B.C. is capping the number of expert witnesses allowed in vehicle injury claims in an attempt to stem the worsening losses at ICBC.
Attorney General David Eby announced the changes Monday morning, explaining that parties to injury claims will each be able to use one expert report for fast-track claims, and up to three experts and reports for all other claims.
"The intent of these reforms is to avoid the costs and delays associated with the disproportionate use of experts and reports that we are seeing used today, without removing access to further expertise in situations where it's necessary," Eby said.
Any additional reports would need to come from joint experts or be appointed by the court. Eby estimated the move will save $400 million a year.
According to ICBC, a review of 1,200 injury files valued at more than $100,000 found that plaintiffs used an average of six medical experts.
"It doesn't advance any interest to have six-plus adversarial experts on a claim. It doesn't advance any interest to have a $50,000 expense to resolve a $100,000 claim," Eby said.

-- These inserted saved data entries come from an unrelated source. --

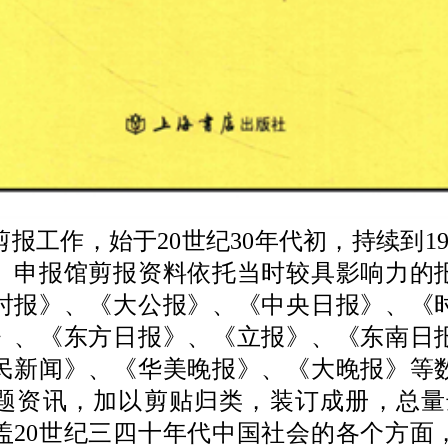
工作，始于20世纪30年代初，持续到194
年。申报馆剪报资料依托当时较具影响力的
时报》、《大公报》、《中央日报》、《
》、《东方日报》、《立报》、《东南日
民新闻》、《华美晚报》、《大晚报》等
题资讯，加以剪贴归类，装订成册，总量达1
盖20世纪三四十年代中国社会的各个方面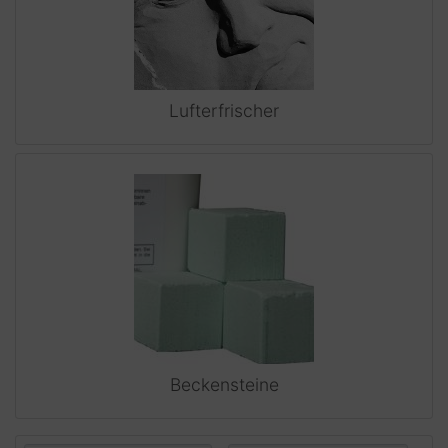
Lufterfrischer
Beckensteine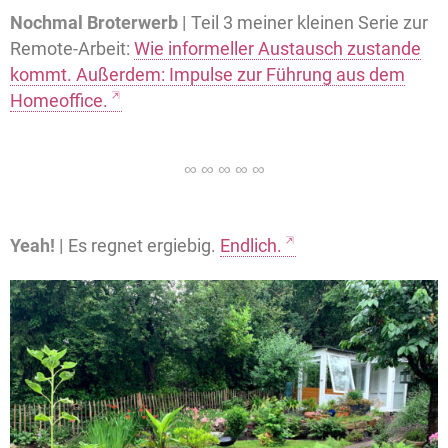
Nochmal Broterwerb |
Teil 3 meiner kleinen Serie zur
Remote-Arbeit:
Wie informeller Austausch zustande
kommt. Außerdem: Impulse zur Führung aus dem
Homeoffice.
Yeah! |
Es regnet ergiebig.
Endlich.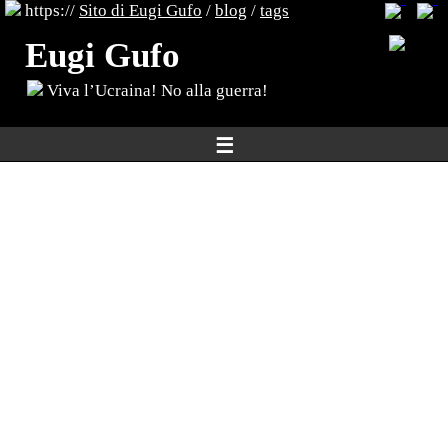
https://
Sito di Eugi Gufo
/
blog
/
tags
Eugi Gufo
Viva l’Ucraina! No alla guerra!
☰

The changes to vehicle injury claims come into effect immediately. The changes will apply to all personal injury claims as of Feb. 1, 2020.
The changes to B.C.'s system do not go as far as reforms in the U.K., which has a limit of one joint expert without a judge's approval, or Australia, which allows no experts unless explicitly permitted by a judge.
$860M lost in 9 months
Eby's announcement comes just days after the public auto insurer posted a net loss of $860 million in the first nine months of the fiscal year — $273 million higher than expected. Eby has described those numbers as "unsustainable and unacceptable."
According to ICBC, the escalating cost of insurance claims is to blame for its worsening financial situation.
Several changes to how ICBC operates have already been announced and will come into effect on April 1. That includes a cap on pain and suffering claims for minor injuries and a new dispute resolution process.